Re: The 'textbook' solution using SVD's is looking better
all the time, as the SVD *automatically* finds the *closest*
rank-1 decomposition of the input matrix, which doesn't
even have to pretend to have been a rank-1 matrix.
Indeed, I tried a Jacobi-like SVD algorithm on some of
these purported rank-1 matrices, and it converges extremely
quickly because -- unlike non-rank-1 matrices -- each of
these Jacobi/Givens rotations zeros out entire rows and
columns and furthermore, these rotations don't screw up
the previously zeroed rows and columns.
A major downside to the SVD algorithm on these rank-1
matrices is that the row and column produced has been
*normalized* to 1, and the *scale factor*, the first
(the largest, and hopefully only non-zero) singular
value is *irrational*.
The other (non-'principal') singular values characterize
the 'noise', which might be helpful if you're trying
to reduce this noise.
At 12:39 PM 2/6/2021, Henry Baker wrote:
>Oops!!
>
>There still is a possibility of *worsening* the error if the noise
>causes a sign change in one of the non-principal rows or columns.
>
>A more robust solution would be to compute the correlation of
>the other rows/columns with the principal rows/columns, and
>choose the sign suggested by the correlation.
>
>If the abs value of the correlation is too low, don't bother
>including it in the sum, as it is 'obviously' all noise.
>
>The 'textbook' solution using SVD's is looking better all
>the time, as the SVD *automatically* finds the *closest*
>rank-1 decomposition of the input matrix, which doesn't
>even have to pretend to have been a rank-1 matrix.
>
>At 09:34 AM 2/6/2021, Henry Baker wrote:
>>"Find the element in the matrix with the largest absolute value.

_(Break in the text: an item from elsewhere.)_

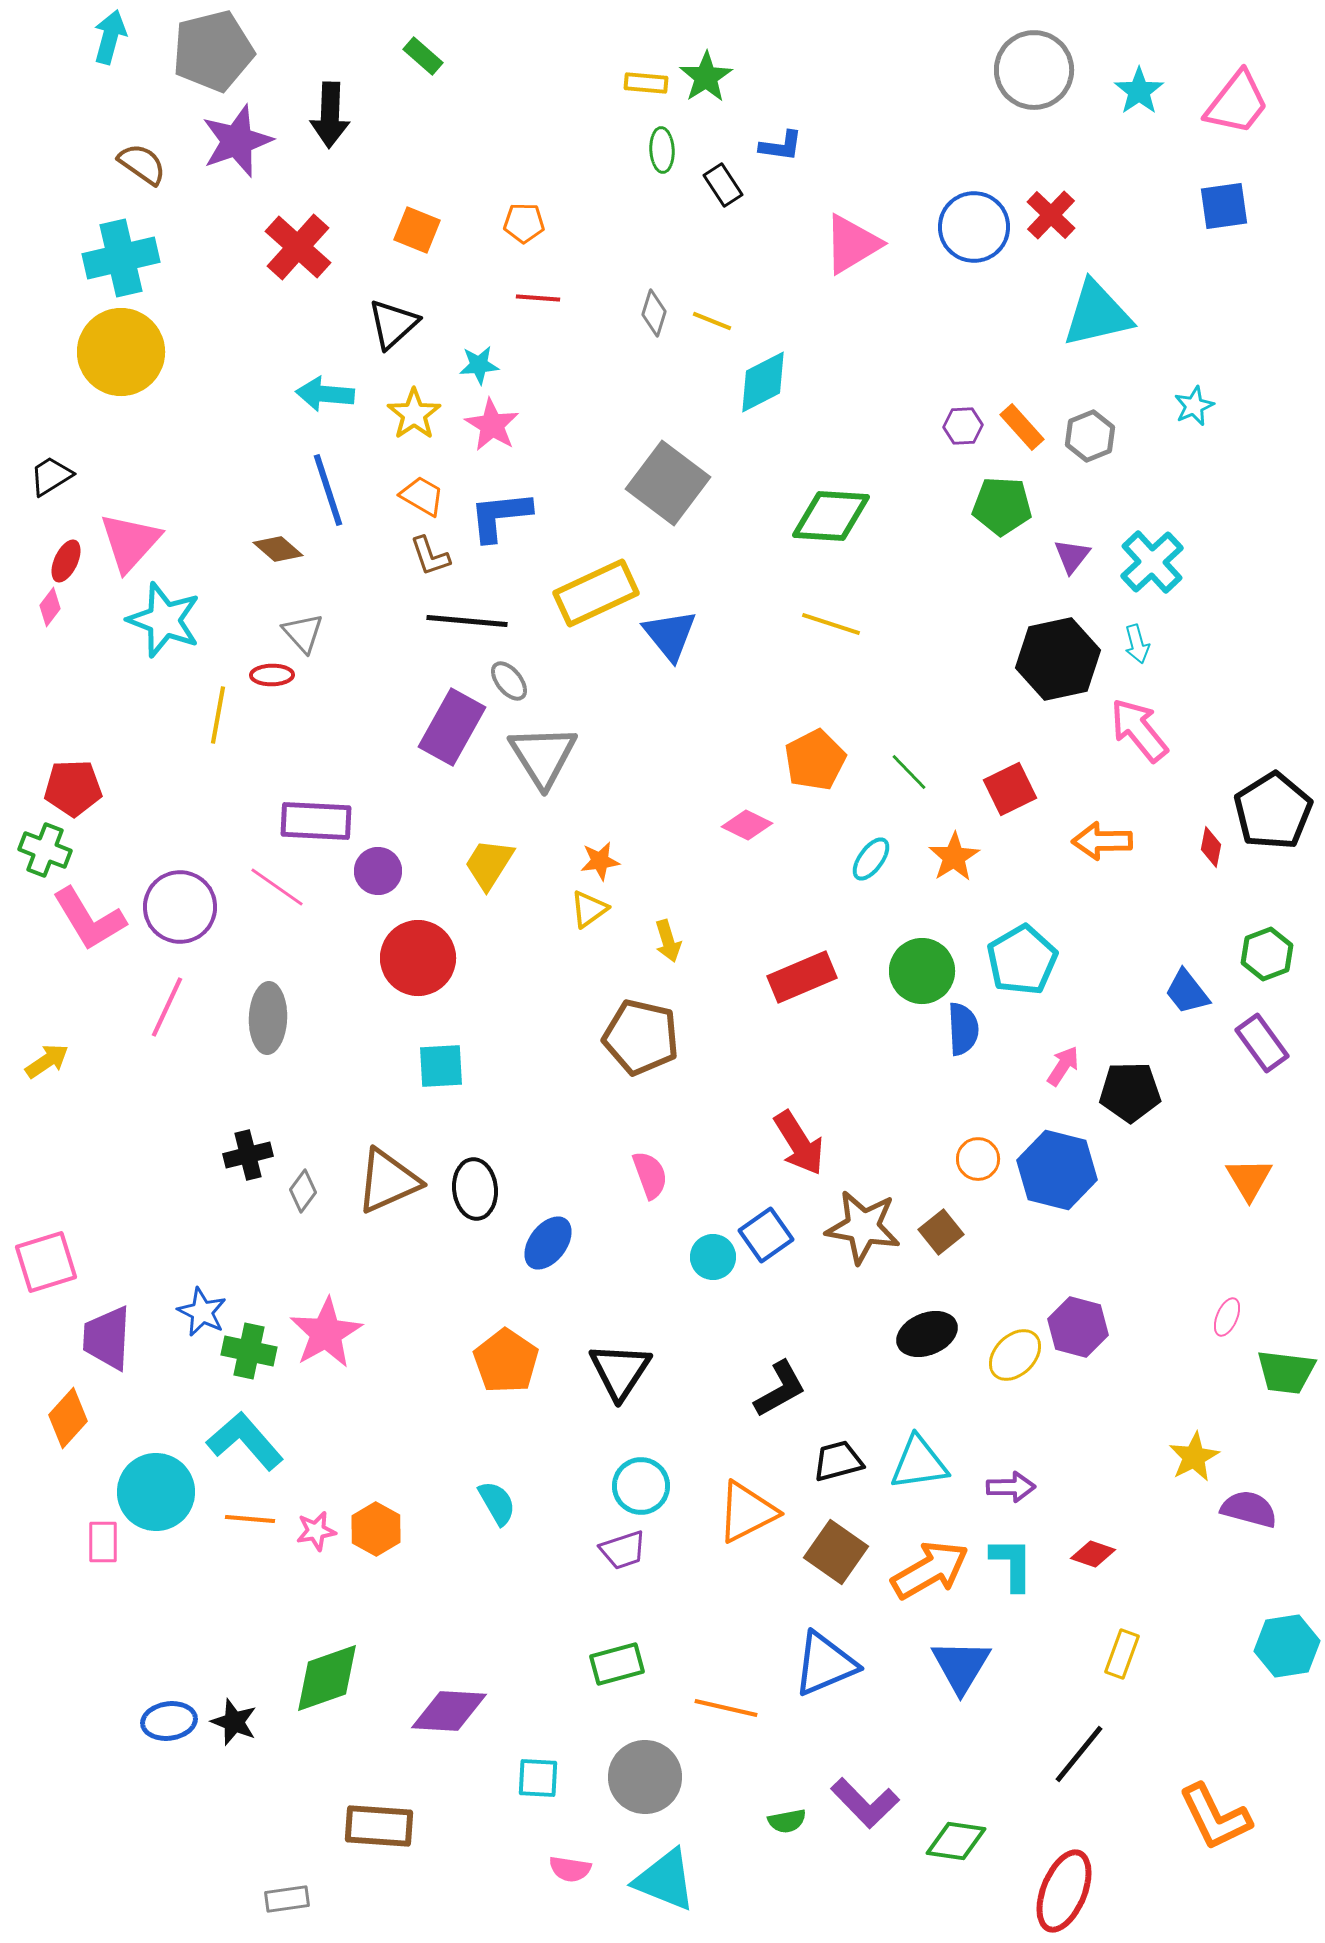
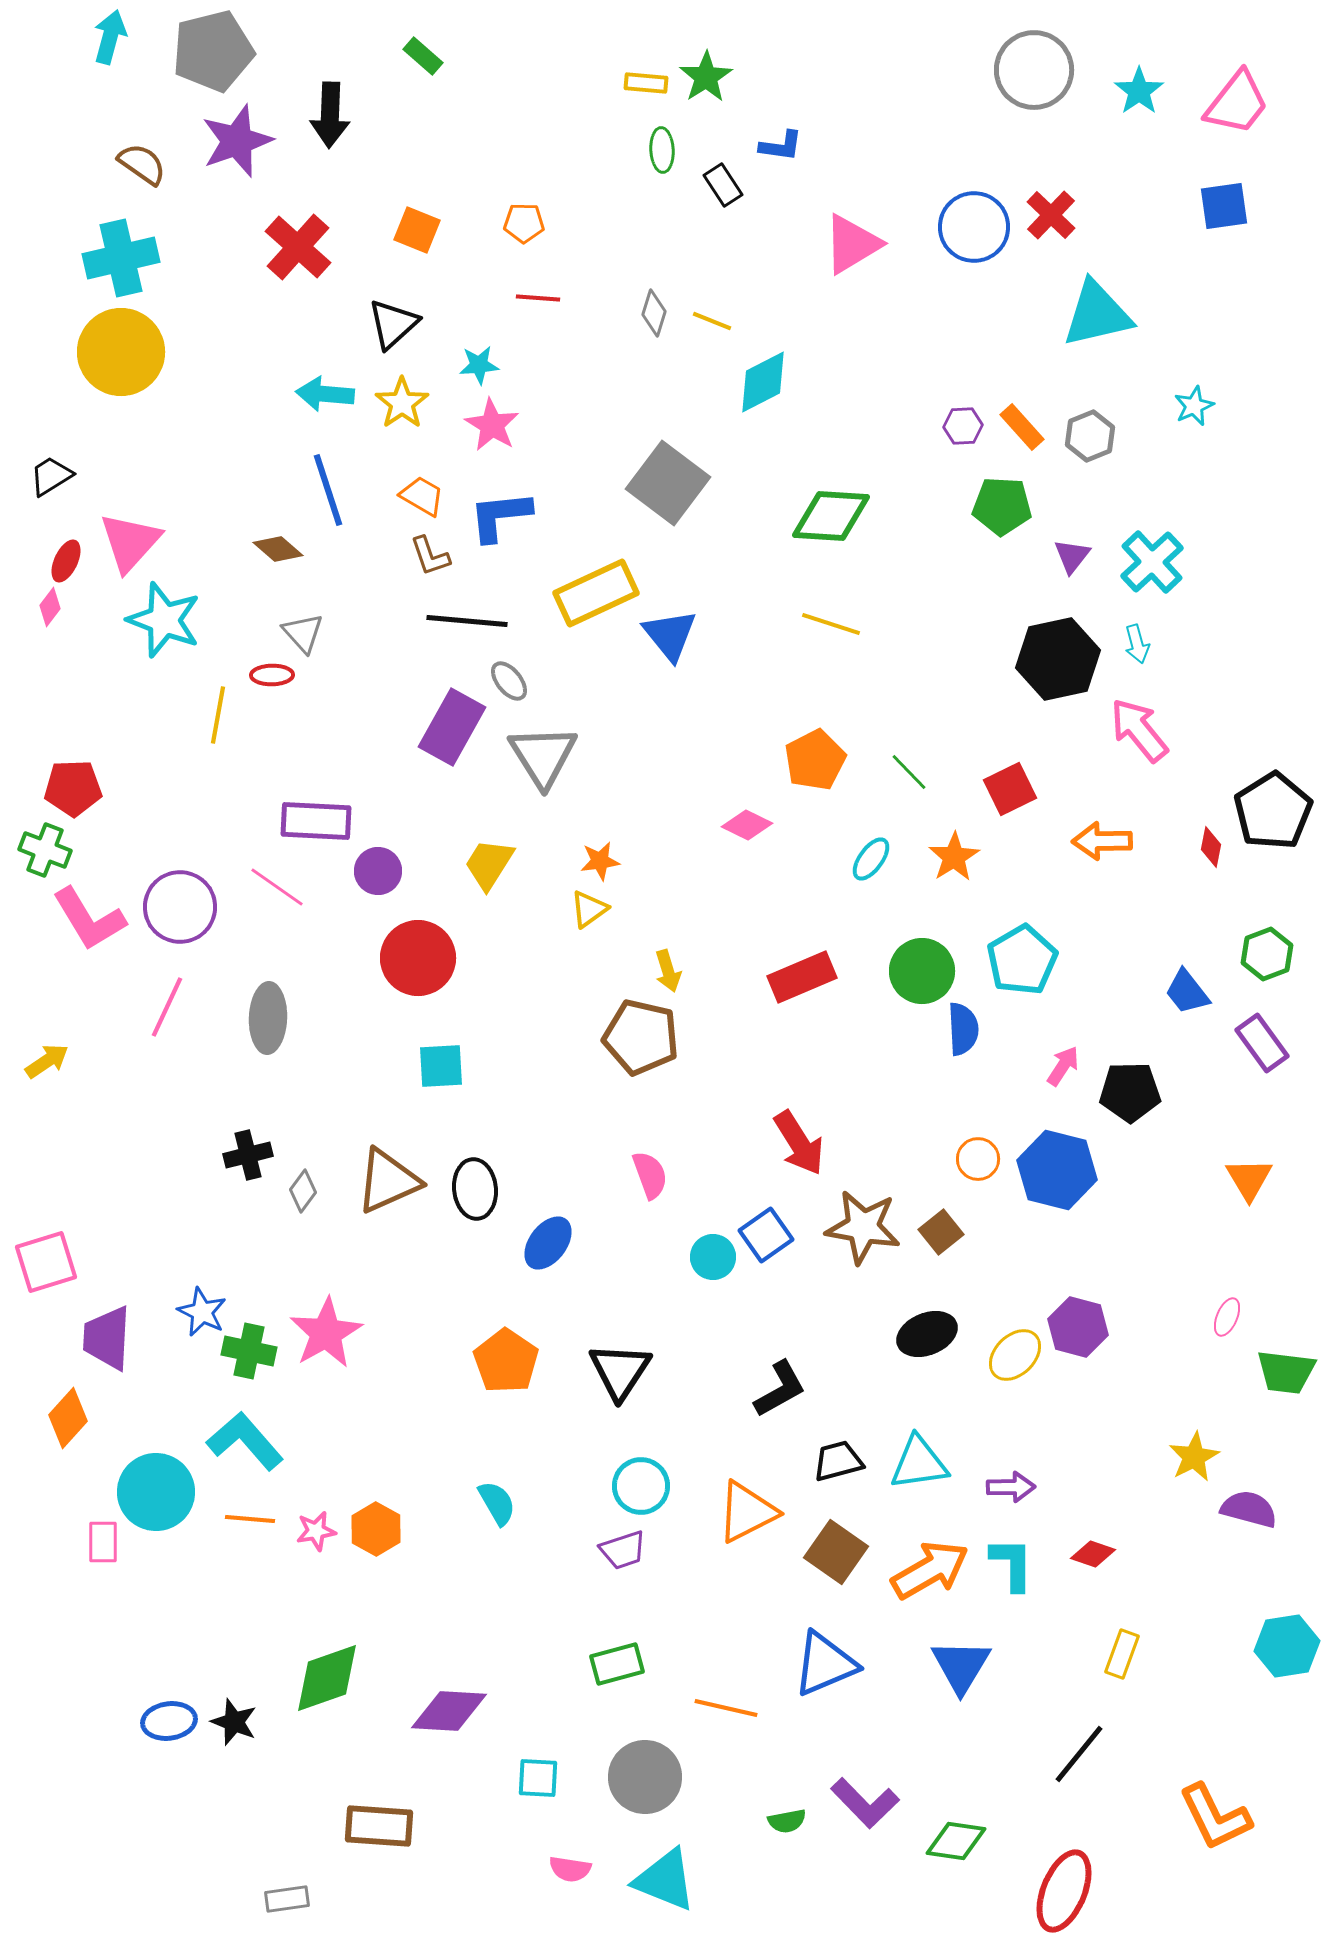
yellow star at (414, 414): moved 12 px left, 11 px up
yellow arrow at (668, 941): moved 30 px down
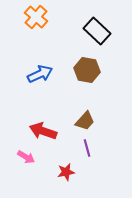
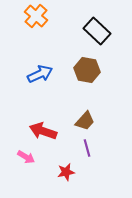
orange cross: moved 1 px up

>>Use the row and column containing that element, and ignore
>>everything else."
>>
>>The following idea might rescue another few bits from the noise:
>>
>>Call the elt with the max abs value "maxelt", but maxelt keeps its
>>sign.
>>
>>Call the row and column with "maxelt" the "principal row" and the
>>"principal" column. Let 'pi' be the row# for the principal row and
>>'pj' be the col# for the principal col. Note that maxelt = M[pi,pj].
>>
>>Sum the rows as follows:
>>
>>rowsums : rowsums + row[M,i]*signum(M[i,pj])*signum(maxelt)
>>
>>Note that M[i,pj]*signum(M[i,pj]) = abs(M[i,pj]).
>>
>>This makes the sign of the elt of the pj'th column of the i'th
>>row *match* the sign of maxelt, and thereby avoids cancellation.
>>
>>Also, since we aren't scaling these other (smaller) rows up, we
>>won't be amplifying the noise.
>>
>>Ditto for the column sums:
>>
>>colsums : colsums + col[M,j]*signum(M[pi,j])*signum(maxelt)
>>
>>Now use the row sums and column sums (suitably scaled) as our
>>answer.
>>
>>At 08:37 PM 2/4/2021, Andy Latto wrote:
>>>Given that we know that the error is largest for the smallest elements, and
>>>all the columns are scalar multiples of any given row (and equivalently the
>>>same for the columns), is this algorithm significantly better than:
>>>
>>>Find the element in the matrix with the argest absolute value.
>>>
>>>Use the row and column containing that element, and ignore everything else.
>>>
>>>Andy
>>>
>>>On Thu, Feb 4, 2021 at 9:21 PM Henry Baker <hbaker1(a)pipeline.com> wrote:
>>>> We first show how to solve the problem when M is the outer product of
>>>> *non-negative real* vectors.
>>>>
>>>> Lemma 1.
>>>>
>>>> Suppose we have a matrix M that purports to have the following structure:
>>>>
>>>> [a b c d]' [p q r s] =
>>>>
>>>> [ a p a q a r a s ]
>>>> [ ]
>>>> [ b p b q b r b s ]
>>>> [ ]
>>>> [ c p c q c r c s ]
>>>> [ ]
>>>> [ d p d q d r d s ]
>>>>
>>>> where >>> all of a,b,c,d,p,q,r,s >= 0 <<<
>>>>
>>>> The row sums are
>>>>
>>>> [a (s + r + q + p), b (s + r + q + p), c (s + r + q + p), d (s + r + q +
>>>> p)]
>>>>
>>>> The column sums are
>>>>
>>>> [(d + c + b + a) p, (d + c + b + a) q, (d + c + b + a) r, (d + c + b + a)
>>>> s]
>>>>
>>>> The total matrix sum is
>>>>
>>>> (d + c + b + a) (s + r + q + p)
>>>>
>>>> If M is the zero matrix, then M is the outer product of 2 zero vectors.
>>>>
>>>> If M isn't the zero matrix, then the row sum>0, the col sum>0, and the
>>>> total sum>0.
>>>>
>>>> So we construct U' V = M as follows.
>>>>
>>>> U = the row sums:
>>>>
>>>> [a (s + r + q + p), b (s + r + q + p), c (s + r + q + p), d (s + r + q +
>>>> p)]
>>>>
>>>> V = the column sums/(total sum):
>>>>
>>>> p q r s
>>>> [-------------, -------------, -------------, -------------]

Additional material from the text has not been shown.